Digital Control Problems
No GLI2 Control via LMF (all GLI2s)
Follow the procedure in Table 6-15 to troubleshoot a GLI2 control via
LMF failure.
Table 6-15: No GLI2 Control via LMF (all GLI2s)
 Step
Action
Check the ethernet for proper connection, damage, shorts, or opens.
Verify the C–CCP backplane Shelf ID DIP switch is set correctly.
Visually check the master GLI2 connector (both board and backplane) for damage.
Replace the master GLI2 with a known good GLI2.
No GLI2 Control through Span Line Connection (All GLI2s)

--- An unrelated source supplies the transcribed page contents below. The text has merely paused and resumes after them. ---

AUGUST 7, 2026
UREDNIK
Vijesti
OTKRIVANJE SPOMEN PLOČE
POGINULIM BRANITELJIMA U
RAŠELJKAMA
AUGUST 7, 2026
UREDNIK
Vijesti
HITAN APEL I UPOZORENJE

Follow the procedures in Table 6-16 and Table 6-17 to troubleshoot
GLI2 control failures.
Table 6-16: No GLI2 Control through Span Line Connection (Both GLI2s)
Step
Action
Verify the C–CCP backplane Shelf ID DIP switch is set correctly.

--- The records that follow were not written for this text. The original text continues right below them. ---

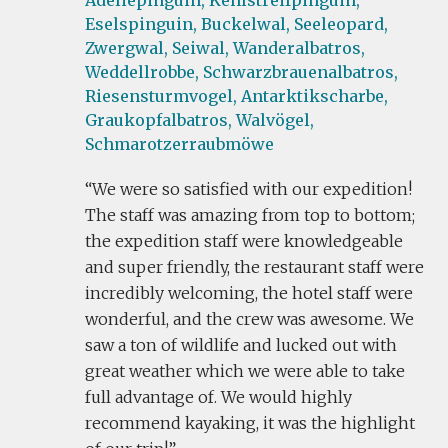
Adeliepinguin,
Kehlstreifpinguin,
Eselspinguin,
Buckelwal,
Seeleopard,
Zwergwal,
Seiwal,
Wanderalbatros,
Weddellrobbe,
Schwarzbrauenalbatros,
Riesensturmvogel,
Antarktikscharbe,
Graukopfalbatros,
Walvögel,
Schmarotzerraubmöwe
We were so satisfied with our expedition!
The staff was amazing from top to bottom;
the expedition staff were knowledgeable
and super friendly, the restaurant staff were
incredibly welcoming, the hotel staff were
wonderful, and the crew was awesome. We
saw a ton of wildlife and lucked out with
great weather which we were able to take
full advantage of. We would highly
recommend kayaking, it was the highlight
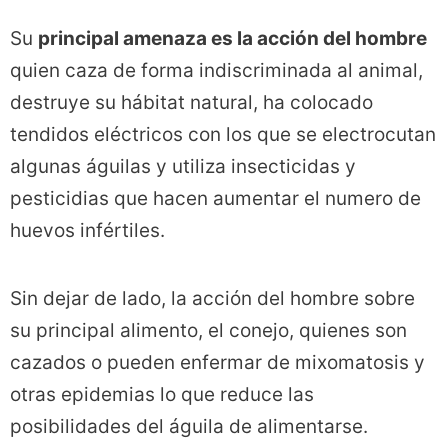
Su
principal amenaza es la acción del hombre
quien caza de forma indiscriminada al animal,
destruye su hábitat natural, ha colocado
tendidos eléctricos con los que se electrocutan
algunas águilas y utiliza insecticidas y
pesticidias que hacen aumentar el numero de
huevos infértiles.
Sin dejar de lado, la acción del hombre sobre
su principal alimento, el conejo, quienes son
cazados o pueden enfermar de mixomatosis y
otras epidemias lo que reduce las
posibilidades del águila de alimentarse.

Verify that the BTS and GLI2s are correctly configured in the OMCR/CBSC data base.
Visually check the master GLI2 connector (both board and backplane) for damage.
Replace the master GLI2 with a known good GLI2.
Check the span line inputs from the top of the frame to the master GLI2 for proper connection and
damage.
Check the span line configuration on the MGLI2 (see Table 5-4 on page 5-4).
Table 6-17: MGLI2 Control Good – No Control over Co–located GLI2
Step
Action
Verify that the BTS and GLI2s are correctly configured in the OMCR CBSC data base.
Check the ethernet for proper connection, damage, shorts, or opens.
Visually check all GLI2 connectors (both board and backplane) for damage.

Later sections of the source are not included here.